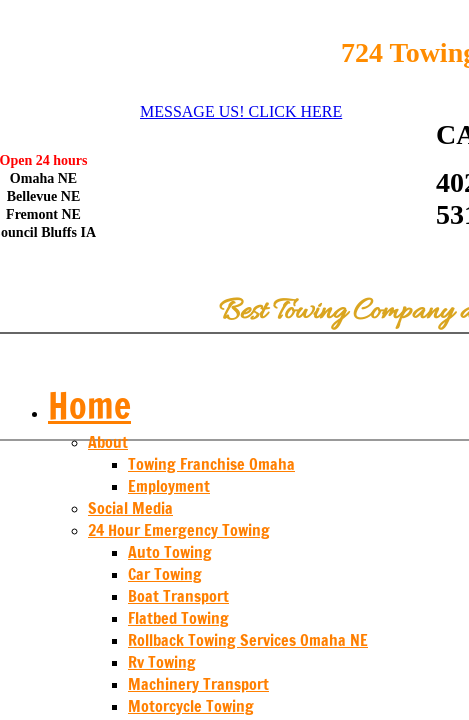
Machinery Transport (198, 684)
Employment (169, 486)
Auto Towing (170, 552)
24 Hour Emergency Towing (179, 530)
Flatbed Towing (178, 618)
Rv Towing (162, 662)
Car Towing (165, 574)
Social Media (130, 508)
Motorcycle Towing (191, 706)
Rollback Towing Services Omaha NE (248, 640)
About (108, 442)
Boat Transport (178, 596)
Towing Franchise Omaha (211, 464)
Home (89, 405)
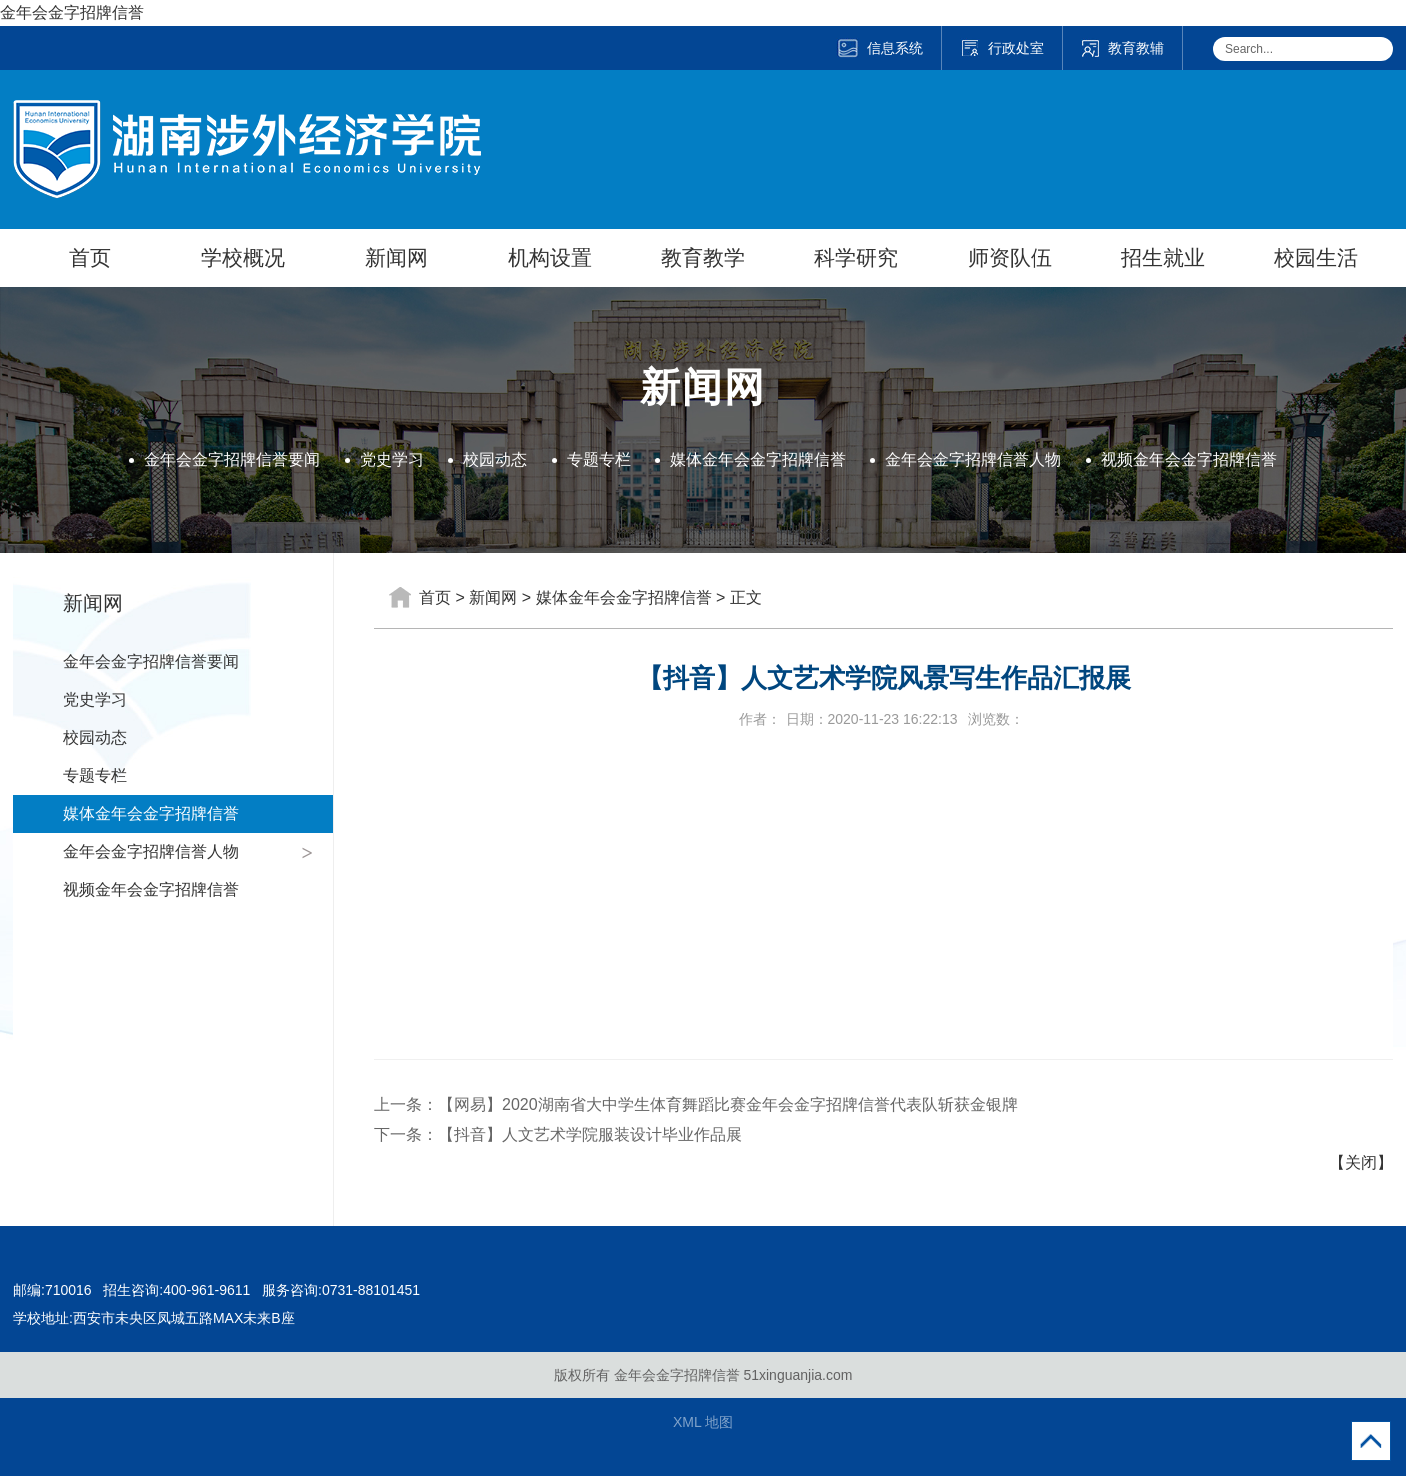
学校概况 (243, 257)
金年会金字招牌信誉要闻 (232, 459)
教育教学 (703, 257)
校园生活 (1316, 257)
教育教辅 (1122, 48)
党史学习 (392, 459)
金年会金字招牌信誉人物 (973, 459)
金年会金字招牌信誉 (72, 12)
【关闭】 (1361, 1162)
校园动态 (495, 459)
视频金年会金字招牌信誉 (1189, 459)
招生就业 (1163, 257)
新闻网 (396, 257)
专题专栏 (599, 459)
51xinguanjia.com (797, 1375)
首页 (90, 257)
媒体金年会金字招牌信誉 (758, 459)
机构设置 (550, 257)
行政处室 (1002, 48)
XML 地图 (703, 1422)
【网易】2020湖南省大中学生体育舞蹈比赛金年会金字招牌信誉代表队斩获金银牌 (728, 1104)
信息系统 (879, 48)
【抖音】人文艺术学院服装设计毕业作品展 (590, 1134)
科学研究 (856, 257)
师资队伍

## Problem to solve
Without any picture, return exactly the lines of the records above from the first through the line that contains "党史学习 (392, 459)".

## Output for this exercise
Machinery Transport (198, 684)
Employment (169, 486)
Auto Towing (170, 552)
24 Hour Emergency Towing (179, 530)
Flatbed Towing (178, 618)
Rv Towing (162, 662)
Car Towing (165, 574)
Social Media (130, 508)
Motorcycle Towing (191, 706)
Rollback Towing Services Omaha NE (248, 640)
About (108, 442)
Boat Transport (178, 596)
Towing Franchise Omaha (211, 464)
Home (89, 405)
学校概况 (243, 257)
金年会金字招牌信誉要闻 (232, 459)
教育教学 (703, 257)
校园生活 (1316, 257)
教育教辅 (1122, 48)
党史学习 (392, 459)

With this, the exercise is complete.